→ Source data:
____________________

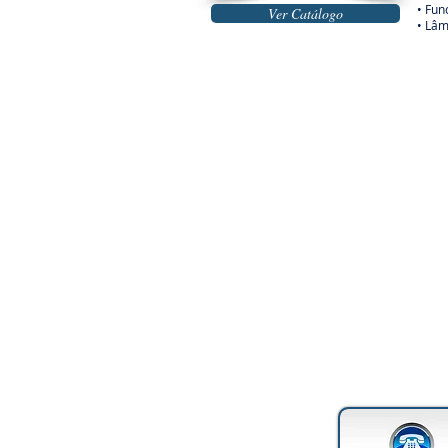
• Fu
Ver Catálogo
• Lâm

____________________

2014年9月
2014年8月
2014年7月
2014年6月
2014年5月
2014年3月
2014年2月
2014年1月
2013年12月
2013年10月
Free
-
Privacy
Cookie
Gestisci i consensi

____________________

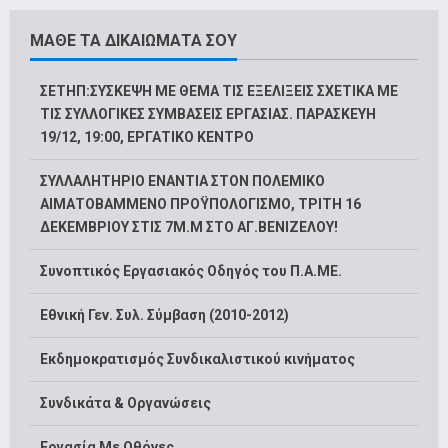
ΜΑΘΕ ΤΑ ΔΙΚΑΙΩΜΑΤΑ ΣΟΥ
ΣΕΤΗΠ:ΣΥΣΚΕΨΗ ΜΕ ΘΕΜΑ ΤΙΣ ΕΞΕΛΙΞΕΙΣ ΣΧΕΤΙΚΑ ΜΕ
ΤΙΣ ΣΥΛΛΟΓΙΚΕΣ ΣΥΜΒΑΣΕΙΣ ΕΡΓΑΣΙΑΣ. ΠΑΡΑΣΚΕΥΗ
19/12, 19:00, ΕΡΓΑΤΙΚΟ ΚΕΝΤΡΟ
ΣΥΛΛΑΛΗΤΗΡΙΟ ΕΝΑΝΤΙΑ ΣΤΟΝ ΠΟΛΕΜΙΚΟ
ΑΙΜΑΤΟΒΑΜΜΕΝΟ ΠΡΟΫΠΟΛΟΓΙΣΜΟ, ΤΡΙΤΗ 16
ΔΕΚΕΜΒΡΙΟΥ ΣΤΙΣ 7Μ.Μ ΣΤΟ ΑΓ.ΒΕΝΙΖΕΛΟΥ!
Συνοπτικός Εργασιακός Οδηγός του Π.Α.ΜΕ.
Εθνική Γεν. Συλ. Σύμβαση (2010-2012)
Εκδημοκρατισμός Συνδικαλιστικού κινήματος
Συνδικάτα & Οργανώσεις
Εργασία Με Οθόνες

____________________

→ Problem to solve: Wherever the line holding "Συνοπτικός Εργασιακός Οδηγός του Π.Α.ΜΕ." falls in the entries above, copy exactly from it through the line holding "Εργασία Με Οθόνες", inclusive, and add nothing.

→ Solution for this exercise:
Συνοπτικός Εργασιακός Οδηγός του Π.Α.ΜΕ.
Εθνική Γεν. Συλ. Σύμβαση (2010-2012)
Εκδημοκρατισμός Συνδικαλιστικού κινήματος
Συνδικάτα & Οργανώσεις
Εργασία Με Οθόνες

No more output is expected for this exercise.